__Work order__. Check each line of the records for "Leicester"; collect those that have it.

Records drawn from a dataset:
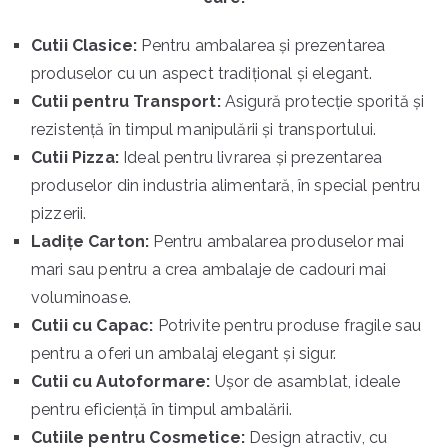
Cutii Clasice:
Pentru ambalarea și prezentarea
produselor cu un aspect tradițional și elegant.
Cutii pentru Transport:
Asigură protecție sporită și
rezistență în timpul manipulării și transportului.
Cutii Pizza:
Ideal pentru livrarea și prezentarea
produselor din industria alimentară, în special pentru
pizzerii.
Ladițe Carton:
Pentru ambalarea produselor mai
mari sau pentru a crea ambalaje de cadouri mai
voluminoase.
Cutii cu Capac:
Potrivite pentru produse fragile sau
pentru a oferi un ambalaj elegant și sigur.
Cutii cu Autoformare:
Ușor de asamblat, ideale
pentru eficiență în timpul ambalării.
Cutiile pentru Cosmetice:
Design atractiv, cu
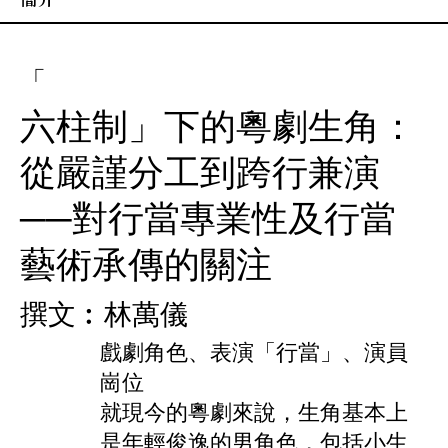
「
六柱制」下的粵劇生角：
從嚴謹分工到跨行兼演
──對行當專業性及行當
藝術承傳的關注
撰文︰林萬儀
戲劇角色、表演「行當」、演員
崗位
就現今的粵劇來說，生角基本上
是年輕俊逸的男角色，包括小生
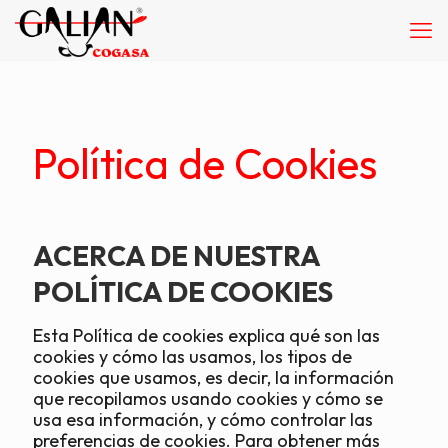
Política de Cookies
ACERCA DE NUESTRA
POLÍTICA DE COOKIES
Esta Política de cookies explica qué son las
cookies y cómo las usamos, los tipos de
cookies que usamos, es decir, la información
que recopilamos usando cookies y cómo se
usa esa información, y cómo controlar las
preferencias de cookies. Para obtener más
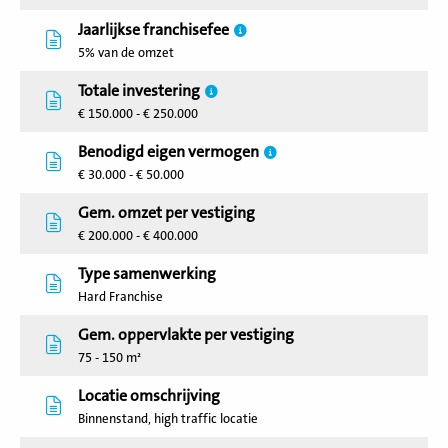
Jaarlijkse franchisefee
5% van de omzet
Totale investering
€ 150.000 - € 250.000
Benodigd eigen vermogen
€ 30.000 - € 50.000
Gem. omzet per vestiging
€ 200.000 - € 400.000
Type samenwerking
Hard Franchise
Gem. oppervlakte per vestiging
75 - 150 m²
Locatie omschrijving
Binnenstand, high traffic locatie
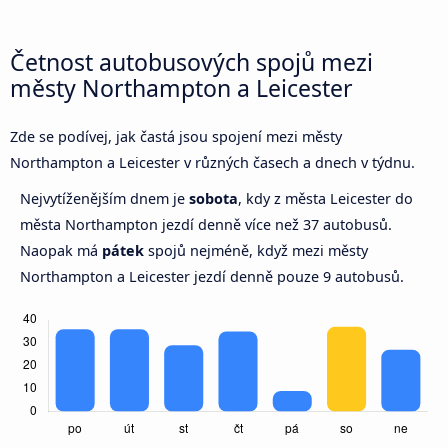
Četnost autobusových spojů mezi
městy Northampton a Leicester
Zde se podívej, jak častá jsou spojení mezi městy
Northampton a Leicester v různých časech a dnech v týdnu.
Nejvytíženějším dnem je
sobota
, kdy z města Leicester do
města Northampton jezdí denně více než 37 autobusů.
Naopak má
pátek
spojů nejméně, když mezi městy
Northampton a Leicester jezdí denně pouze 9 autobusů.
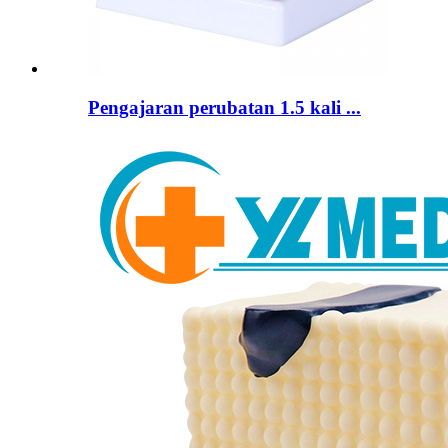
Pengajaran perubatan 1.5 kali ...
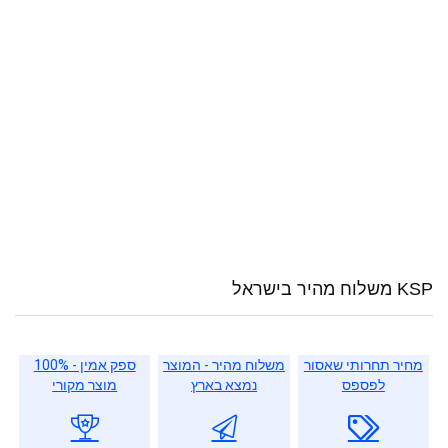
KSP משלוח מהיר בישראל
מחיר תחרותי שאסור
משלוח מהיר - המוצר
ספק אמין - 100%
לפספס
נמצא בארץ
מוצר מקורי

__Result for this task__.
městy Northampton a Leicester
Northampton a Leicester v různých časech a dnech v týdnu.
, kdy z města Leicester do
Northampton a Leicester jezdí denně pouze 9 autobusů.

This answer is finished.